Some of the less known and rarer cancers also need some attention – clearly I’m inferring NET Cancer!   So putting aside more funding and research – what can be done now?  Greater awareness and education can lead to earlier diagnosis but currently the bulk of awareness campaigning for NET Cancer in the UK is left to the charities and support organisations who specialise in these diseases. In my opinion, this is starting to take effect with more organisations such as PLANETS (working in conjunction with NET Patient Foundation) helping (for example) to coordinate the delivery of NET Cancer Awareness Toolkits to their supporters, local surgeries and GPs. See more about this on the NET Patient Foundation websiste here:   http://www.netpatientfoundation.org/2013/01/help-wanted-with-our-gp-awareness-campaign/   Additionally the NET Patient Foundation will be holding an event on Tuesday 4th November in the House of Commons, which aims to increase awareness amongst parliamentarians about NET cancers and the challenges to timely diagnoses. They also hope to communicate the importance of NET centres of excellence, and to bring NETs to the forefront of the cancer agenda.  Check out their link:   http://www.netpatientfoundation.org/2014/07/net-cancer-day-house-of-commons-event-on-4th-november-come-and-support-us/ But so much more can and needs to be done!

Social media is also playing a big part in spreading the word.  If you are reading this and you are not currently very knowledgeable about NET Cancer, then it works!  If you now feel you need a short ‘primer’ then look here: http://www.planetscharity.org/about-planets-cancers/net-cancer/

Recently, I met one of the 6 doctors at my local surgery for the first time on a non NET cancer matter. He took the opportunity to chat about my diagnosis and he seemed to be quite knowledgeable about NET Cancer.  I was both surprised and delighted.  It was very refreshing and gave me hope that the message is getting through.

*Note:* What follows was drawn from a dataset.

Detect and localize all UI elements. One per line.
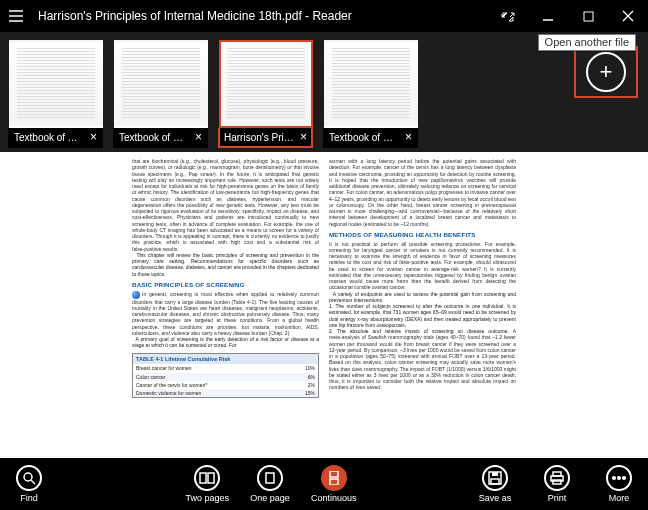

So how did I fare with my own diagnosis?  I blogged a few times about this: http://wp.me/p4AplF-1W.  I have always thought myself luckier than most.  I suspect the best I could have hoped for was diagnosis about 20 months prior to ‘D Day in July 2010.  However, my problem at the time was so vague that there wasn’t much justification for expensive tests (i.e. scans) plus by the time I got to see the specialist, the problem had settled.  My referral to specialists in May 2010 was fairly random as I hadn’t initially intended to say I thought I’d lost a few pounds in weight – so I had some luck on my side. I also had a pretty thorough and professional nurse who made me have a blood test ‘just to be sure’. As it turned out to a trigger for further checks and referral, she gets a christmas card and ‘wee pressie’ each year  :-)    My specialist was pretty much on the ball.  A 55 year old fit and healthy looking male presenting with low hemoglobin (pointing to anemia) – boom!  CT scans, ultrasounds, blood tests, the works – except he could not pin down the exact cancer type until I mentioned facial flushing.  Eureka, he knew and correctly predicted the results of the forthcoming liver biopsy.